- Zoning authority and limitations: The Michigan legislature, through enabling statutes, has delegated authority to local governments to enact general police power ordinances for the promotion and protection of the public health, safety, and welfare. However, this authority is limited by State and federal law. For example, a zoning ordinance may not preclude farming activity that comes within the protections of the Right to Farm Act and is unenforceable to the extent that it would prohibit conduct protected by that act. Residences in close proximity to agricultural operations are impacted by such things as dust, odor, and noise.

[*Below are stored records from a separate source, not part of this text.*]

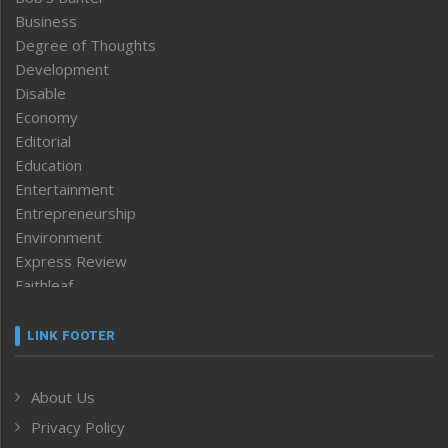
Business
Degree of Thoughts
Development
Disable
Economy
Editorial
Education
Entertainment
Entrepreneurship
Environment
Express Review
Faithleaf
Featured News
Frontpage
LINK FOOTER
Government & Policy
Health
About Us
Human Rights
Privacy Policy
ICAR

However, a farm that complies with generally accepted agricultural and management practices of the Right to Farm Act does not constitute a private or public nuisance.
- Nonconforming use: A property owner typically has a vested right to continue a use that was lawful prior to the enactment of an ordinance making it unlawful or non-conforming.

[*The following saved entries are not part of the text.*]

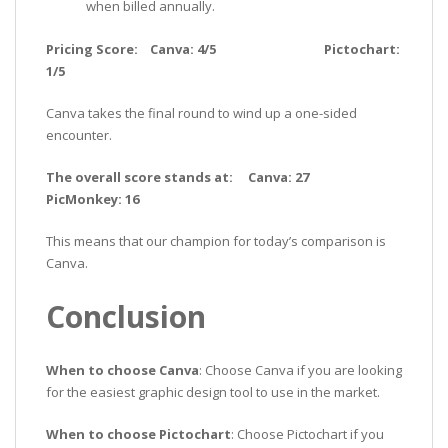
when billed annually.
Pricing Score: Canva: 4/5 Pictochart:
1/5
Canva takes the final round to wind up a one-sided
encounter.
The overall score stands at: Canva: 27
PicMonkey: 16
This means that our champion for today’s comparison is
Canva.
Conclusion
When to choose Canva
: Choose Canva if you are looking
for the easiest graphic design tool to use in the market.
When to choose Pictochart
: Choose Pictochart if you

- Variances: A variance is an authorization, typically made by the Zoning Board of Appeals, to improve and use land in a manner that would not otherwise strictly conform with the zoning ordinance. “Nonuse” variances involve authorizations to improve and use property in a manner that does not comply with an area or dimensional requirement, such as a minimum set-back requirement. “Use” variances authorize an actual use of property, e.g., multiple-family residential, office, or business, not otherwise permitted in the district where the property is located.
The foregoing is general information only and does not constitute legal advice regarding your specific legal matter nor does it create an attorney-client relationship regarding your matter.